I can not believe you make such mistake! Read the warning regarding the indices. For $SU(2)$ the indices $(i,j,k,l)$ take values in $\{1,2\}$ while $a = 1,2,3$. The correct form of the generators in the adjoint representation is
$$\left( \frac{\tau^{a}}{2}\right)_{bc} = - i \epsilon_{abc} .$$

Last edited: Jan 7, 2016
10. Jan 8, 2016

### vanhees71

I don't get it. Of course, the adjoint representation is for spin 1 and thus 3-dimensional, but for spin 1/2 (the fundamental representation) 2D. So, how is the discrepancy between the two formulas resolved? As far as I see from your derivation, it's only valid in the fundamental representation(s) of SU(N).

11. Jan 9, 2016

### samalkhaiat

For $SU(2)$, the matrix $M$ in the previous post is $2 \times 2$, and the identity is just the following relation for Pauli matrices:
$$\frac{1}{2} \sigma^{a}_{ij}\sigma^{a}_{kl} = \delta_{il} \delta_{jk} - \frac{1}{2} \delta_{ij} \delta_{kl} , \ \ \forall (i,j,k,l) \in \{1,2\} .$$
From this, as you can check, we obtain the following correct relations
\begin{align*} \left( \sigma^{a}\sigma^{a} \right)_{il} &= \delta_{jk} \sigma^{a}_{ij}\sigma^{a}_{kl} \\ &= 2(2\delta_{il} - \frac{1}{2}\delta_{il}) \\ &= 3 \delta_{il}, \\ \mbox{Tr}(\sigma^{a}\sigma^{a}) &= 6 . \end{align*}
Yes, the adjoint representation of $SU(2)$ is 3-dimensional. This means that the generators matrices in the adjoint representation are $3 \times 3$, and there are 3 of them. So, your objects $(T^{a})_{ij} = - i \epsilon_{aij}$ with $a \in \{1,2,3 \}$ and $(i,j) \in \{1,2 \}$ are not correct because: (1) $\epsilon_{aij}$ is a $2 \times 2$ matrix, and (2) $T^{1} = T^{2} = 0$ and $T^{3} = \sigma^{2}$. So, $(T^{a})_{ij} = - i \epsilon_{aij}$ is not a representation, let alone adjoint representation.
You created the discrepancy by wanting the identity to apply to the single $2\times2$ matrix $-i \epsilon_{aij}$ which is not even a representation.
Yes, and I was stressing this fact all along, by specifying the range of different indices.
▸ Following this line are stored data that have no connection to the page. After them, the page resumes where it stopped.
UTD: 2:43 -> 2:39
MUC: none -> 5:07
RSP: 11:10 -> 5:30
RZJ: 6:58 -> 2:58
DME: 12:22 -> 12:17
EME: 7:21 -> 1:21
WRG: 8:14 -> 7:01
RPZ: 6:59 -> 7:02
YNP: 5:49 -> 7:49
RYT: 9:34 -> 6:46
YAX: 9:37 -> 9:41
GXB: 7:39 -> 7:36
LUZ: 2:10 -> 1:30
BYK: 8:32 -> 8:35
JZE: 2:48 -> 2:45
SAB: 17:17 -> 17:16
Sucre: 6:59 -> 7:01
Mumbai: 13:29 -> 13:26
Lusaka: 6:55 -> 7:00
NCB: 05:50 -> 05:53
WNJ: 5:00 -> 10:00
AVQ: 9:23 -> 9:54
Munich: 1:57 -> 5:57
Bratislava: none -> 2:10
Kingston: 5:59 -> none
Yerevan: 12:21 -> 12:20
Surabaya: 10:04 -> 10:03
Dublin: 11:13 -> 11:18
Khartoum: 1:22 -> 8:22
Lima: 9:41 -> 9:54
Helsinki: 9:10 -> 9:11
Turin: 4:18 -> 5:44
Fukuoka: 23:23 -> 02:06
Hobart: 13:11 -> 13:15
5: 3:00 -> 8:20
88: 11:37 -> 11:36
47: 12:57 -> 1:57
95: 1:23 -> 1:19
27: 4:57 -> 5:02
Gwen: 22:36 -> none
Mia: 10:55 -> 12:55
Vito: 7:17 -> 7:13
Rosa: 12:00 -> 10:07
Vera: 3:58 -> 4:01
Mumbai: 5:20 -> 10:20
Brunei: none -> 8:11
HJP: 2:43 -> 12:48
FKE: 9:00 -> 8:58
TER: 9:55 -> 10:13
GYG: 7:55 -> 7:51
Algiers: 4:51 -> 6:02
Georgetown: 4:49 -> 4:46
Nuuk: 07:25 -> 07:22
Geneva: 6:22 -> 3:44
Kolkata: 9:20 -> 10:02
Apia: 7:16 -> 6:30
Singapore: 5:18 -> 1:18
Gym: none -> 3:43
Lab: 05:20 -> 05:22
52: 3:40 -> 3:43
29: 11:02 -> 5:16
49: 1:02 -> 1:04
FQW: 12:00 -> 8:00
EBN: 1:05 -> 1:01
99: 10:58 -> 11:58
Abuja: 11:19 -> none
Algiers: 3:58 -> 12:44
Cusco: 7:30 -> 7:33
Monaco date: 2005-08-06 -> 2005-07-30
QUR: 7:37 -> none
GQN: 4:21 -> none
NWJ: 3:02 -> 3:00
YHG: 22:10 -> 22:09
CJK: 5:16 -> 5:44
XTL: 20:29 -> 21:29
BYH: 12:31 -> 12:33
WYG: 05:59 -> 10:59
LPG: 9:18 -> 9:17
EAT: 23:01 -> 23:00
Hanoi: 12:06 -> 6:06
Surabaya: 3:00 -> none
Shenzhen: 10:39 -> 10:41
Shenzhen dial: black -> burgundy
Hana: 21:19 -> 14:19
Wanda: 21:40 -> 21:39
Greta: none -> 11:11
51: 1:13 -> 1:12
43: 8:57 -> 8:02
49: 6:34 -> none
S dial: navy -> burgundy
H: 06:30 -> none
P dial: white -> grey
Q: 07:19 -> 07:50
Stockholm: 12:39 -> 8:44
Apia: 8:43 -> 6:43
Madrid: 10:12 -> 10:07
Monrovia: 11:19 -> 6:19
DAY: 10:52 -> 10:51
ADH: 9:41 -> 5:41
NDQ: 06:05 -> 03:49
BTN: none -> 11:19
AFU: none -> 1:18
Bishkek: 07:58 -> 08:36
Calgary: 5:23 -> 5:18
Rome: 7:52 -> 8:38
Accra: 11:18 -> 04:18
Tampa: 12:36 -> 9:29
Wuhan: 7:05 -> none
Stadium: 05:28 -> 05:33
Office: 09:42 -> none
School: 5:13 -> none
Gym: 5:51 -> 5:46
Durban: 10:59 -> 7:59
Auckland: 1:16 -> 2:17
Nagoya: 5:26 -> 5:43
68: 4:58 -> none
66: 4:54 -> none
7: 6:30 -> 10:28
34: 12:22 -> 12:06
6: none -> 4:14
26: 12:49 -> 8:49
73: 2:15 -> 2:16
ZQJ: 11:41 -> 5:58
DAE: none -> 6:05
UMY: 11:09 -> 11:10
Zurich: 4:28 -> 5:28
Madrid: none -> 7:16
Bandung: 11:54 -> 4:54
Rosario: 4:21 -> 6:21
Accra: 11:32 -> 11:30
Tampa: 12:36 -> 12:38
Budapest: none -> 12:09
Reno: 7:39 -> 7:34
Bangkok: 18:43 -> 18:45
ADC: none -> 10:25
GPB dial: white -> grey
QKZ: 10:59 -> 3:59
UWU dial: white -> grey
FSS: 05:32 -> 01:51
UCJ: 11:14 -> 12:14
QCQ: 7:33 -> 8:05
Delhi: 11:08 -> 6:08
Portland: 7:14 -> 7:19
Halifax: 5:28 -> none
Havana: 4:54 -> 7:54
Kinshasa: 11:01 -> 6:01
However, this does not mean that the identity is good only for the fundamental representation (quarks). In fact, it is very useful in calculating the colour factors in gluon loop.
The sum over colour indices in gluon loop can be represented by either the trace factor $t_{2}(A)$:
$$\mbox{Tr}(A^{b}A^{c}) = t_{2}(A) \delta^{bc} ,$$
or by the eigenvalue of the quadratic Casimir operator in the adjoint representation $C_{2}(A)$
$$(A^{a}A^{a})_{bc} = C_{2}(A) \delta_{bc} ,$$
where $A^{a}$ is the generator in the adjoint representation, as required by the gluon field
$$(A^{a})_{bc} = - i f_{abc} = - \frac{1}{4} \mbox{Tr}\left( \tau_{c} [ \tau_{a} , \tau_{b} ] \right) .$$
Since the structure constant $f_{abc}$ of $SU(n)$ is totally antisymmetric, one can easily show that
$$\mbox{Tr}(A^{a}A^{b}) = \left( A^{c} A^{c} \right)_{ba} = f_{acd}f_{bcd} .$$
So, in order to calculate the value of the factor $t_{2}(A) = C_{2}(A)$, we need to compute
\begin{align*} f_{acd}f_{bcd} &= - \frac{1}{16} \mbox{Tr}\left( \tau_{d}[ \tau_{b} , \tau_{c} ] \right) \mbox{Tr}\left( \tau_{d}[ \tau_{a} , \tau_{c} ] \right) \\ &= - \frac{1}{16} \tau^{d}_{ij} \ [ \tau^{b} , \tau^{c} ]_{ji} \ \tau^{d}_{kl} \ [ \tau_{a} , \tau_{c} ]_{lk} . \end{align*}
Now, using our identity
$$\tau^{d}_{ij} \ \tau^{d}_{kl} = 2 \left( \delta_{il}\delta_{jk} - \frac{1}{n} \delta_{ij}\delta_{kl} \right) ,$$
we obtain
$$f_{acd}f_{bcd} = \frac{-1}{8} \mbox{Tr} \left( [ \tau^{b}, \tau^{c}] [ \tau^{a}, \tau^{c}] \right) - \frac{1}{n} \mbox{Tr}\left( [ \tau^{b} , \tau^{c}] \right) \mbox{Tr}\left( [ \tau^{a} , \tau^{c}] \right) .$$
The second term is zero because the trace of $[ A , B ]$ is zero for any two matrices $A$ and $B$. The first term, when expanded, consists of 4 terms each of which has a factor of the form $\tau^{e}_{ij}\tau^{e}_{kl}$. So, we can apply our identity to each term. I leave it for you as exercise to show that
\begin{align*} \mbox{1st term} &= \mbox{Tr}(\tau^{b}\tau^{c}\tau^{a}\tau^{c}) = - \frac{4}{n} \delta^{ab} \\ \mbox{2nd term} &= \mbox{Tr}(\tau^{b}\tau^{a}\tau^{c}\tau^{c}) = 4( n - \frac{1}{n}) \delta^{ab} \\ \mbox{3rd term} &= 4(n - \frac{1}{n}) \delta^{ab} \\ \mbox{4th term} &= - \frac{4}{n} \delta^{ab} . \end{align*}
This gives us
$$f_{acd}f_{bcd} = \frac{-2}{8} \Big \{ - \frac{4}{n} - 4 \left( n - \frac{1}{n} \right) \Big \} \delta^{ab} = n \delta^{ab} .$$
Which means that $t_{2}(A) = C_{2}(A) = n$.

12. Jan 9, 2016

### vanhees71

I think it's simply a misunderstanding. You talk about the fundamental representation and not about a general representation, and I thought it should be valid in any representation.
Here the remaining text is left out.